Foi necessário então fazer uma mudança radical na estrutura da equipe, começar do zero, para que todos se sentissem parte de um todo, sem privilégios ou divisões. Em abril, para o confronto contra o Canadá, convocamos 14 jogadores, entre profissionais e juvenis. A estrutura permitia essa inovação e precisávamos integrá-los de alguma maneira. Apesar de muitos terem torcido o nariz, a experiência foi um sucesso. Não só vencemos o confronto com autoridade, como todos os demais objetivos foram alcançados. O primeiro passo estava dado.
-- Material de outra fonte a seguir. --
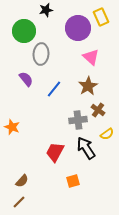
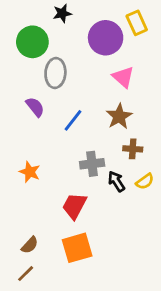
brown cross: (98, 110) -> (133, 149), turned -32
gray cross: (78, 120) -> (92, 164), moved
orange star: (12, 127) -> (30, 172), moved
black arrow: (86, 148) -> (116, 181), moved, size x0.7
orange square: (73, 181) -> (77, 248), moved, size x1.6

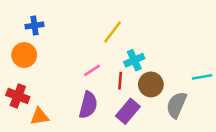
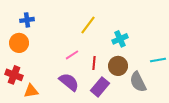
cyan cross: (134, 60) -> (120, 39), moved
purple semicircle: (88, 105) -> (69, 82), turned -65
gray semicircle: (176, 105) -> (138, 82), turned -50

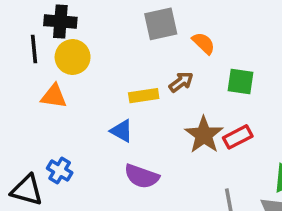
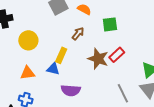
yellow circle: (73, 57) -> (28, 40), moved
orange triangle: (54, 96) -> (27, 73), moved
yellow rectangle: (144, 96) -> (61, 55), moved, turned -42

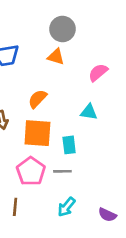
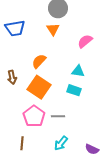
orange triangle: (56, 57) -> (53, 29), turned 40
orange square: (37, 133) -> (39, 87), turned 30
cyan rectangle: (69, 145) -> (74, 90), moved, turned -64

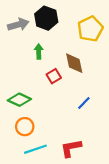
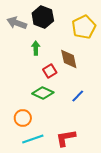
gray arrow: (18, 25) -> (17, 23), turned -144
green diamond: (19, 100) -> (43, 93), moved

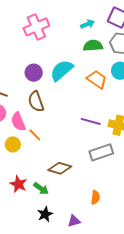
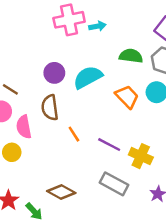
cyan arrow: (87, 24) -> (97, 26), moved
orange line: (35, 135) -> (74, 134), moved
gray rectangle: (101, 152) -> (114, 184), turned 35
A partir dali, demos início a projetos de apoio aos jogadores. Ajuda financeira para os 10 melhores do Brasil, auxílio técnico para outros 10 jovens de 18 a 22 anos, através da equipe permanente. Infelizmente, apenas o segundo grupo tem conseguido bons resultados. Desde a formação da equipe, alguns nomes já vêm se destacando, como o paulista Thomaz Bellucci que em três meses saltou mais de 300 posições no ranking e já se aproxima do top-200. O que tem faltado então para nossos principais jogadores? Na minha opinião, um calendário adequado, um planejamento a médio prazo, bons treinadores para acompanhá-los no duro circuito de challengers e ATPs e, principalmente, união entre eles. Ao invés de cada um fazer o próprio calendário, levar o próprio técnico, deveriam formar pequenas equipes. Assim diminuiriam os gastos, conseqüentemente a pressão, e trabalhariam juntos, um apoiando o outro, tornando assim as coisas um pouco menos complicadas. Uma questão de sobrevivência!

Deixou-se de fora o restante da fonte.